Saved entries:

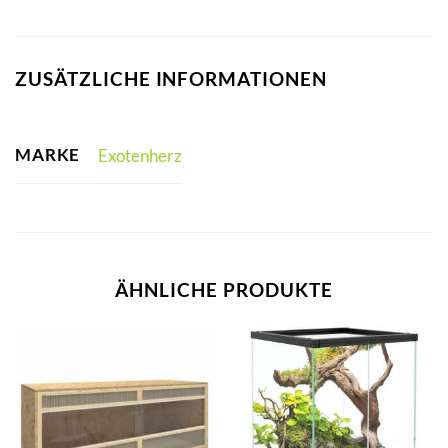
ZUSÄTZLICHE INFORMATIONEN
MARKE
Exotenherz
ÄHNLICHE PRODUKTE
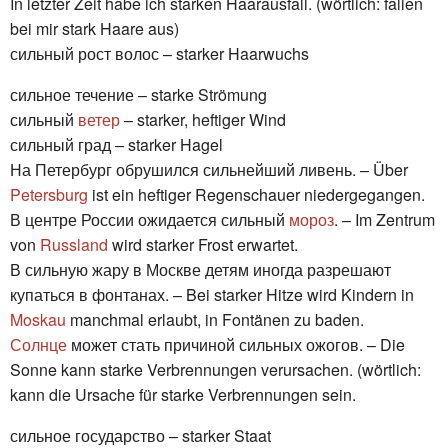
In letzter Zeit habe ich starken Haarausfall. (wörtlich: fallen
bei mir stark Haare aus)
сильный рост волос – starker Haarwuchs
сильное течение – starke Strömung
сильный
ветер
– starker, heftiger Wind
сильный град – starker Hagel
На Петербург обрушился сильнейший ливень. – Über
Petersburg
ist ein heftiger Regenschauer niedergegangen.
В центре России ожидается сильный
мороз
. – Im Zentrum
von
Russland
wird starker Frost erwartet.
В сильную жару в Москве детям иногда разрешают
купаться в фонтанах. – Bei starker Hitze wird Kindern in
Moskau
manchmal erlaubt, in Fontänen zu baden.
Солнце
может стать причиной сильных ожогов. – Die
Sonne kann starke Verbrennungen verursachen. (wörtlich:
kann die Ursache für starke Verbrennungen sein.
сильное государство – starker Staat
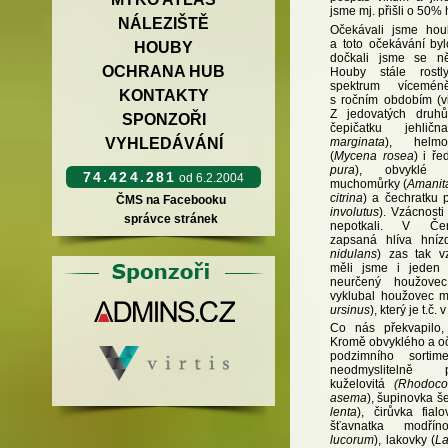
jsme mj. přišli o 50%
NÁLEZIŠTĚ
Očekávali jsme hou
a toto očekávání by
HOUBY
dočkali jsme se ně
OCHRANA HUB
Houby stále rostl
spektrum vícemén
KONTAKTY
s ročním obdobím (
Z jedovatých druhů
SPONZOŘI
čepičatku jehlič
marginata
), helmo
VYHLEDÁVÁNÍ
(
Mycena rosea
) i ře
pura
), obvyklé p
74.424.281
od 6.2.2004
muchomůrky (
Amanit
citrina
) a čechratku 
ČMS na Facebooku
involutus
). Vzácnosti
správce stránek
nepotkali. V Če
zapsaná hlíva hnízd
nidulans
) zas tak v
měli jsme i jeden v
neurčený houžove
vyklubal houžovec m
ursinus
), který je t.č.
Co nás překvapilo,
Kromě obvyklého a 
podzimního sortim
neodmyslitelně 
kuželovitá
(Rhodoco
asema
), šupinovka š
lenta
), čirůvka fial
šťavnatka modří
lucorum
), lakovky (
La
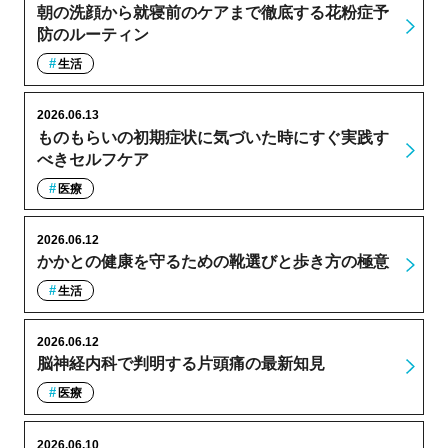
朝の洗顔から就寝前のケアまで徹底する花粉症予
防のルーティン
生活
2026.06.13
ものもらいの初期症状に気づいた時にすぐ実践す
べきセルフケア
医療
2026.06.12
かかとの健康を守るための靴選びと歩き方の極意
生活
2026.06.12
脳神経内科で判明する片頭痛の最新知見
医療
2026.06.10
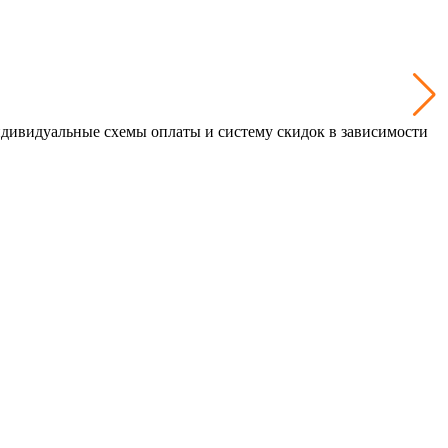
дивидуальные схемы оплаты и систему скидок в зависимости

...

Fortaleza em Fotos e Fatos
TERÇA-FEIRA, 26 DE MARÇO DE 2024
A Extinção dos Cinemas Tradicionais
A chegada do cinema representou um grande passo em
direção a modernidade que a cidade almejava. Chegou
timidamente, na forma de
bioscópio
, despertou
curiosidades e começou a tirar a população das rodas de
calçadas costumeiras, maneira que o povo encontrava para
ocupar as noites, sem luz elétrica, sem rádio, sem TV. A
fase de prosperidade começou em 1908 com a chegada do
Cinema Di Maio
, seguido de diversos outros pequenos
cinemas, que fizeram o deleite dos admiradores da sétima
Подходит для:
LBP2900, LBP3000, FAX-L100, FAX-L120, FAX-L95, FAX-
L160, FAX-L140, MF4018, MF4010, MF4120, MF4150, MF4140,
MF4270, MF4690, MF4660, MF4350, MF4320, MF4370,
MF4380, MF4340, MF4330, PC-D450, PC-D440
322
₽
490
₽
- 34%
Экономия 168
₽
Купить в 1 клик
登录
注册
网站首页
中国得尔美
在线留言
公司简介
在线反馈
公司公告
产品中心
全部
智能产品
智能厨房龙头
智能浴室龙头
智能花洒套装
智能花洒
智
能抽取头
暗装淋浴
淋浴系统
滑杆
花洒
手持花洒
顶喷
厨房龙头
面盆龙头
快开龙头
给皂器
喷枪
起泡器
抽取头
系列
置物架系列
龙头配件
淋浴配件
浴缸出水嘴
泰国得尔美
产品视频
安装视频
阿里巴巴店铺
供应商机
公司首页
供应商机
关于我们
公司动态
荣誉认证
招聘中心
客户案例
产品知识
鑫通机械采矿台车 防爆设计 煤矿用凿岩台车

## Work task
Select the lines from the entries that include the word "сильное".

## Answer space
сильное течение – starke Strömung
сильное государство – starker Staat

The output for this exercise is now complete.